Task requirements:
You are asked to copy the entire listing exactly, apart from its pictures.

** Opening Material provided block **

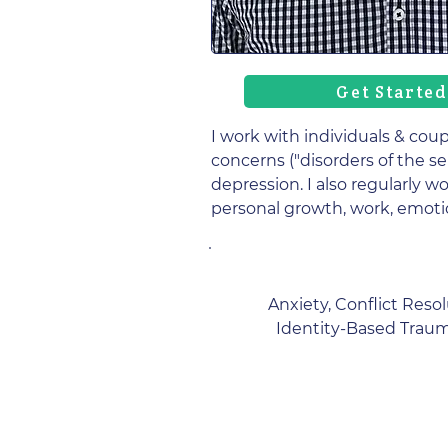
Get Started
I work with individuals & coup
concerns ("disorders of the se
depression. I also regularly w
personal growth, work, emoti
Anxiety, Conflict Reso
Identity-Based Trauma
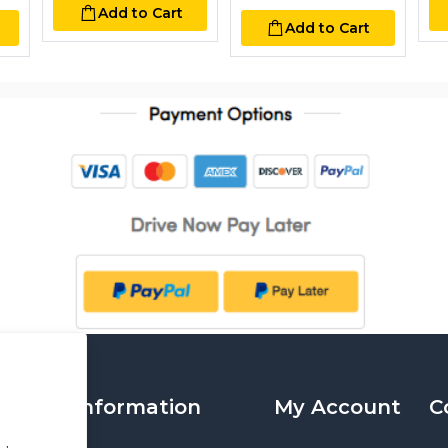
Add to Cart
Add to Cart
Information
My Account
C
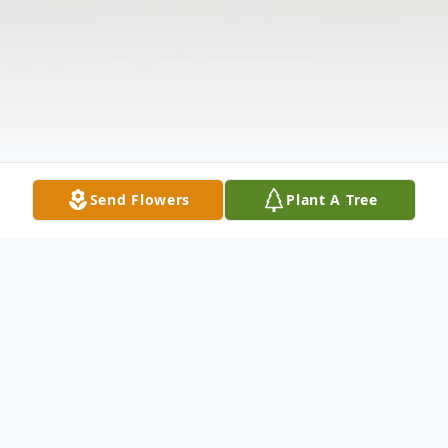
Send Flowers
Plant A Tree
Obituary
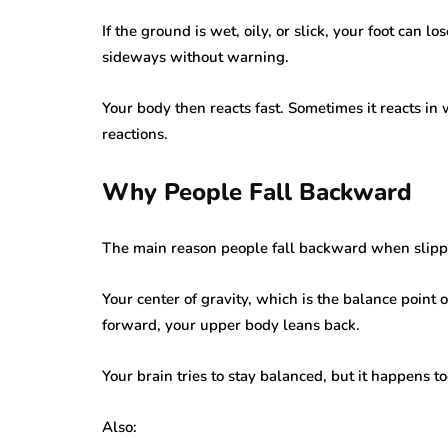
If the ground is wet, oily, or slick, your foot can 
sideways without warning.
Your body then reacts fast. Sometimes it reacts in
reactions.
Why People Fall Backward
The main reason people fall backward when slippin
Your center of gravity, which is the balance point
forward, your upper body leans back.
Your brain tries to stay balanced, but it happens t
Also:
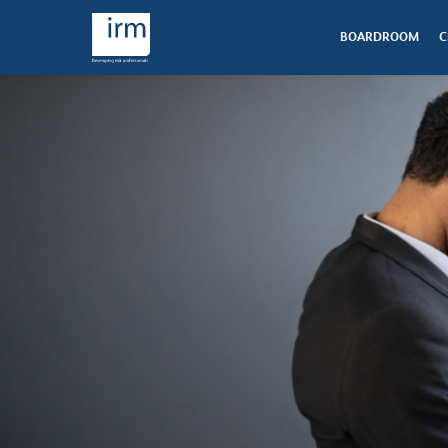
BOARDROOM
C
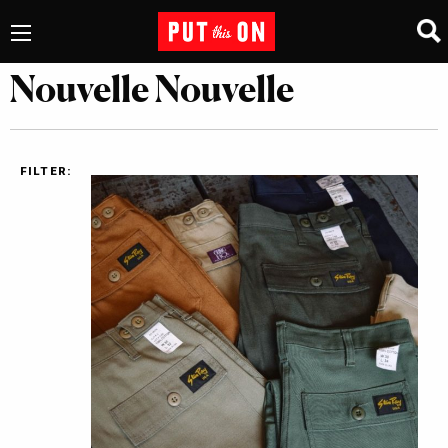
Nouvelle Nouvelle
FILTER:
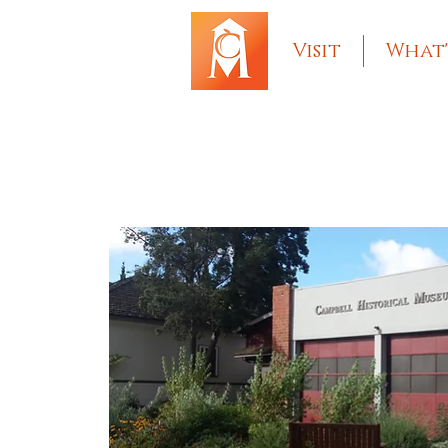
Visit
What'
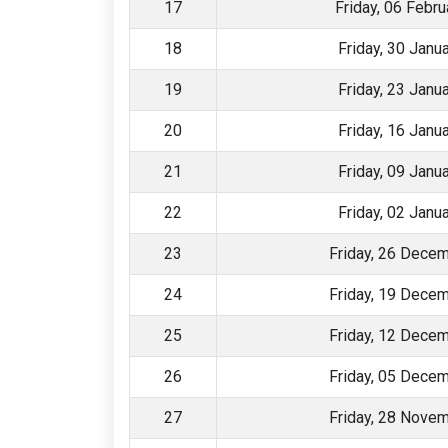
17
Friday, 06 Febr
18
Friday, 30 Janu
19
Friday, 23 Janu
20
Friday, 16 Janu
21
Friday, 09 Janu
22
Friday, 02 Janu
23
Friday, 26 Dece
24
Friday, 19 Dece
25
Friday, 12 Dece
26
Friday, 05 Dece
27
Friday, 28 Nove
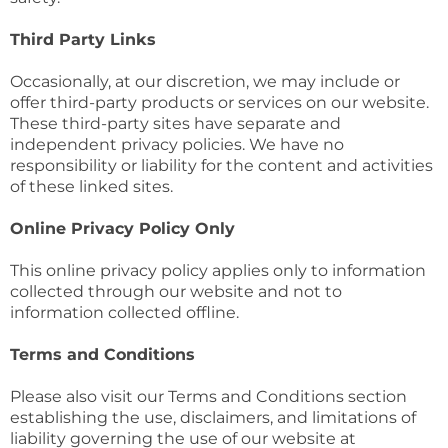
Third Party Links
Occasionally, at our discretion, we may include or
offer third-party products or services on our website.
These third-party sites have separate and
independent privacy policies. We have no
responsibility or liability for the content and activities
of these linked sites.
Online Privacy Policy Only
This online privacy policy applies only to information
collected through our website and not to
information collected offline.
Terms and Conditions
Please also visit our Terms and Conditions section
establishing the use, disclaimers, and limitations of
liability governing the use of our website at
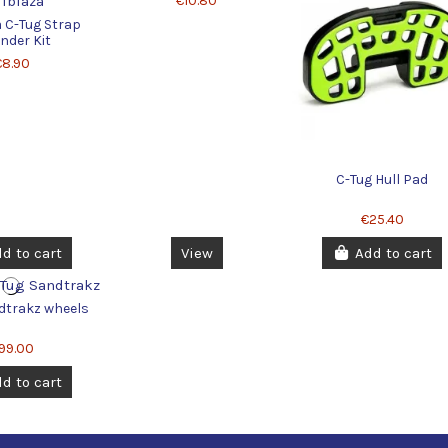
€10.80
a C-Tug Strap
nder Kit
€8.90
C-Tug Hull Pad
€25.40
d to cart
View
Add to cart
dtrakz wheels
99.00
d to cart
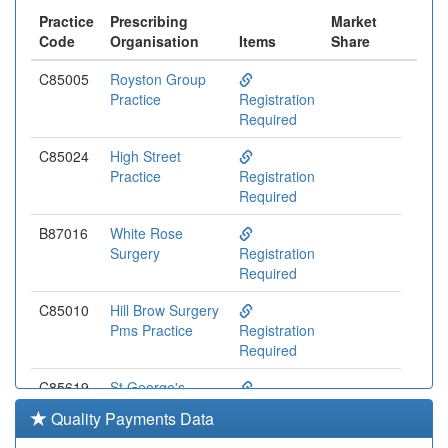
Practice
Prescribing
Market
Code
Organisation
Items
Share
C85005
Royston Group
Practice
Registration
Required
C85024
High Street
Practice
Registration
Required
B87016
White Rose
Surgery
Registration
Required
C85010
Hill Brow Surgery
Pms Practice
Registration
Required
C85619
St George's
Medical Centre
Registration
Quality Payments Data
Pms Practice
Required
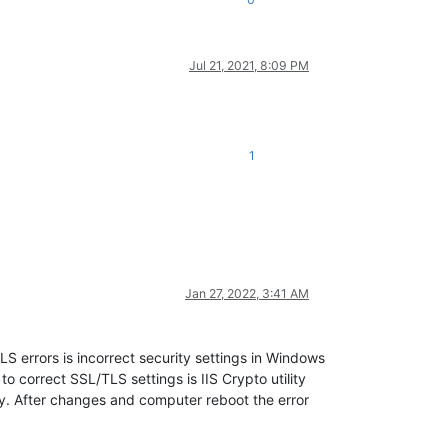
Jul 21, 2021, 8:09 PM
1
Jan 27, 2022, 3:41 AM
LS errors is incorrect security settings in Windows
correct SSL/TLS settings is IIS Crypto utility
ly. After changes and computer reboot the error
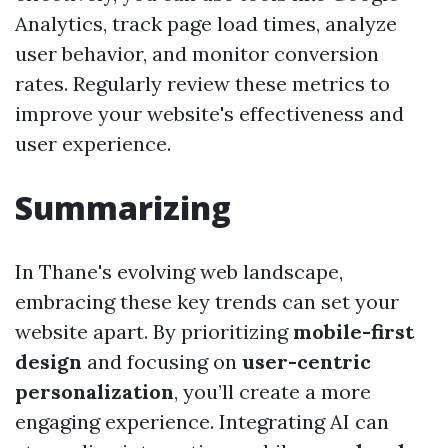
Analytics, track page load times, analyze
user behavior, and monitor conversion
rates. Regularly review these metrics to
improve your website's effectiveness and
user experience.
Summarizing
In Thane's evolving web landscape,
embracing these key trends can set your
website apart. By prioritizing
mobile-first
design
and focusing on
user-centric
personalization
, you’ll create a more
engaging experience. Integrating AI can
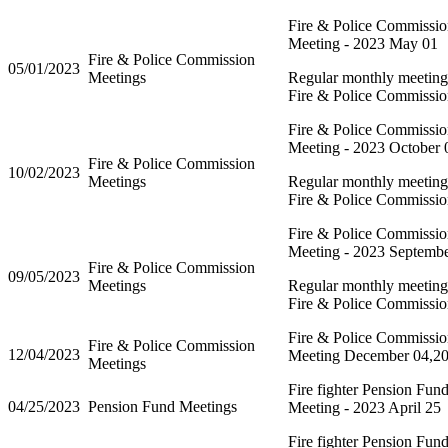
Fire & Police Commissi
Meeting - 2023 May 01
Fire & Police Commission
05/01/2023
Meetings
Regular monthly meeting 
Fire & Police Commissi
Fire & Police Commissi
Meeting - 2023 October 
Fire & Police Commission
10/02/2023
Meetings
Regular monthly meeting 
Fire & Police Commissi
Fire & Police Commissi
Meeting - 2023 Septemb
Fire & Police Commission
09/05/2023
Meetings
Regular monthly meeting 
Fire & Police Commissi
Fire & Police Commissi
Fire & Police Commission
12/04/2023
Meeting December 04,2
Meetings
Fire fighter Pension Fun
04/25/2023
Pension Fund Meetings
Meeting - 2023 April 25
Fire fighter Pension Fun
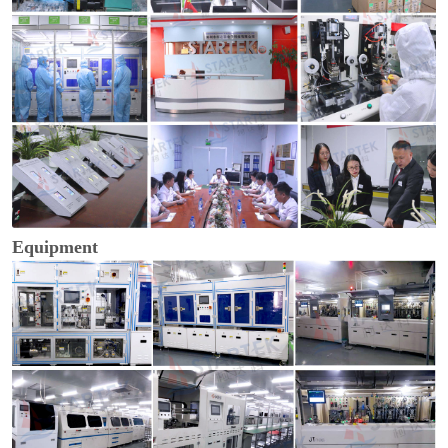
Equipment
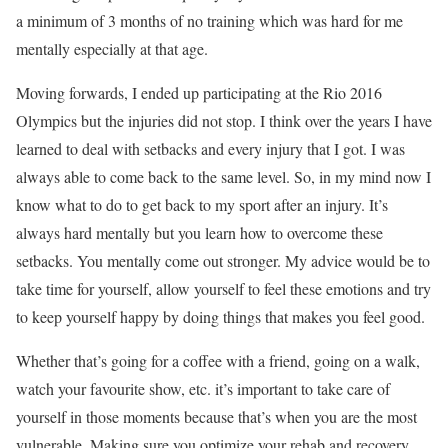
a minimum of 3 months of no training which was hard for me
mentally especially at that age.
Moving forwards, I ended up participating at the Rio 2016
Olympics but the injuries did not stop. I think over the years I have
learned to deal with setbacks and every injury that I got. I was
always able to come back to the same level. So, in my mind now I
know what to do to get back to my sport after an injury. It’s
always hard mentally but you learn how to overcome these
setbacks. You mentally come out stronger. My advice would be to
take time for yourself, allow yourself to feel these emotions and try
to keep yourself happy by doing things that makes you feel good.
Whether that’s going for a coffee with a friend, going on a walk,
watch your favourite show, etc. it’s important to take care of
yourself in those moments because that’s when you are the most
vulnerable. Making sure you optimize your rehab and recovery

** Closing Material provided block **

Answer:
Get Started
I work with individuals & coup
concerns ("disorders of the se
depression. I also regularly w
personal growth, work, emoti
Anxiety, Conflict Reso
Identity-Based Trauma
Add to Cart
Add to Cart
Information
My Account
C
Send Flowers
Plant A Tree
Obituary
If the ground is wet, oily, or slick, your foot can 
sideways without warning.
Your body then reacts fast. Sometimes it reacts in
reactions.
Why People Fall Backward
The main reason people fall backward when slippin
Your center of gravity, which is the balance point
forward, your upper body leans back.
Your brain tries to stay balanced, but it happens t
Also:
BOARDROOM
C
Nouvelle Nouvelle
FILTER:
Visit
What'
17
Friday, 06 Febr
18
Friday, 30 Janu
19
Friday, 23 Janu
20
Friday, 16 Janu
21
Friday, 09 Janu
22
Friday, 02 Janu
23
Friday, 26 Dece
24
Friday, 19 Dece
25
Friday, 12 Dece
26
Friday, 05 Dece
27
Friday, 28 Nove
Third Party Links
Occasionally, at our discretion, we may include or
offer third-party products or services on our website.
These third-party sites have separate and
independent privacy policies. We have no
responsibility or liability for the content and activities
of these linked sites.
Online Privacy Policy Only
This online privacy policy applies only to information
collected through our website and not to
information collected offline.
Terms and Conditions
Please also visit our Terms and Conditions section
establishing the use, disclaimers, and limitations of
liability governing the use of our website at
€10.80
a C-Tug Strap
nder Kit
€8.90
C-Tug Hull Pad
€25.40
d to cart
View
Add to cart
dtrakz wheels
99.00
d to cart
Practice
Prescribing
Market
Code
Organisation
Items
Share
C85005
Royston Group
Practice
Registration
Required
C85024
High Street
Practice
Registration
Required
B87016
White Rose
Surgery
Registration
Required
C85010
Hill Brow Surgery
Pms Practice
Registration
Required
C85619
St George's
Medical Centre
Registration
Quality Payments Data
Pms Practice
Required
Jul 21, 2021, 8:09 PM
1
Jan 27, 2022, 3:41 AM
LS errors is incorrect security settings in Windows
correct SSL/TLS settings is IIS Crypto utility
ly. After changes and computer reboot the error
Analytics, track page load times, analyze
user behavior, and monitor conversion
rates. Regularly review these metrics to
improve your website's effectiveness and
user experience.
Summarizing
In Thane's evolving web landscape,
embracing these key trends can set your
website apart. By prioritizing
mobile-first
design
and focusing on
user-centric
personalization
, you’ll create a more
engaging experience. Integrating AI can
Fire & Police Commissi
Meeting - 2023 May 01
Fire & Police Commission
05/01/2023
Meetings
Regular monthly meeting 
Fire & Police Commissi
Fire & Police Commissi
Meeting - 2023 October 
Fire & Police Commission
10/02/2023
Meetings
Regular monthly meeting 
Fire & Police Commissi
Fire & Police Commissi
Meeting - 2023 Septemb
Fire & Police Commission
09/05/2023
Meetings
Regular monthly meeting 
Fire & Police Commissi
Fire & Police Commissi
Fire & Police Commission
12/04/2023
Meeting December 04,2
Meetings
Fire fighter Pension Fun
04/25/2023
Pension Fund Meetings
Meeting - 2023 April 25
Fire fighter Pension Fun
Equipment
a minimum of 3 months of no training which was hard for me
mentally especially at that age.
Moving forwards, I ended up participating at the Rio 2016
Olympics but the injuries did not stop. I think over the years I have
learned to deal with setbacks and every injury that I got. I was
always able to come back to the same level. So, in my mind now I
know what to do to get back to my sport after an injury. It’s
always hard mentally but you learn how to overcome these
setbacks. You mentally come out stronger. My advice would be to
take time for yourself, allow yourself to feel these emotions and try
to keep yourself happy by doing things that makes you feel good.
Whether that’s going for a coffee with a friend, going on a walk,
watch your favourite show, etc. it’s important to take care of
yourself in those moments because that’s when you are the most
vulnerable. Making sure you optimize your rehab and recovery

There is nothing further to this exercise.